(RECORDS FOR THE TASK)

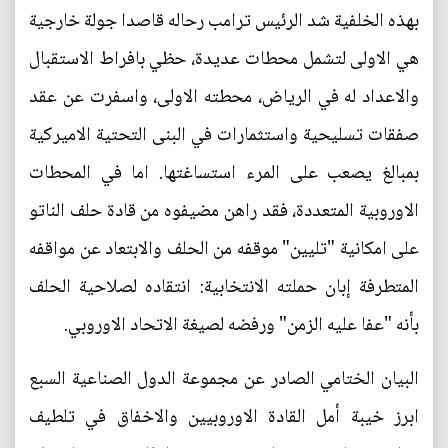
بهذه الخلفية شد الرئيس ترامب رحاله قاصدا جولة خارجية
هي الاولى لتشمل محطات عديدة، حظي بافراط الاستقبال
والاعداد له في الرياض، محطته الاولى، واسفرت عن عقد
صفقات تسليحية واستثمارات في البنى التحتية الاميركية
بمبالغ يصعب على المرء استساغتها. اما في المحطات
الاوروبية المتعددة، فقد راهن مضيفوه من قادة حلف الناتو
على امكانية "تليين" موقفه من الحلف والابتعاد عن مواقفه
المتطرفة إبان حملته الانتخابية: انتقاده لصلاحية الحلف
بأنه "عفا عليه الزمن" ورفضه لصيغة الاتحاد الاوروبي.
البيان الختامي الصادر عن مجموعة الدول الصناعية السبع
ابرز خيبة أمل القادة الاوروبيين والاخفاق في تلطيف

(WORK ORDER) When you reach the line containing "المتطرفة إبان حملته" in the listing, transcribe it and every line after it exactly, through the last line, and add nothing.

(ANSWER BOX)
المتطرفة إبان حملته الانتخابية: انتقاده لصلاحية الحلف
بأنه "عفا عليه الزمن" ورفضه لصيغة الاتحاد الاوروبي.
البيان الختامي الصادر عن مجموعة الدول الصناعية السبع
ابرز خيبة أمل القادة الاوروبيين والاخفاق في تلطيف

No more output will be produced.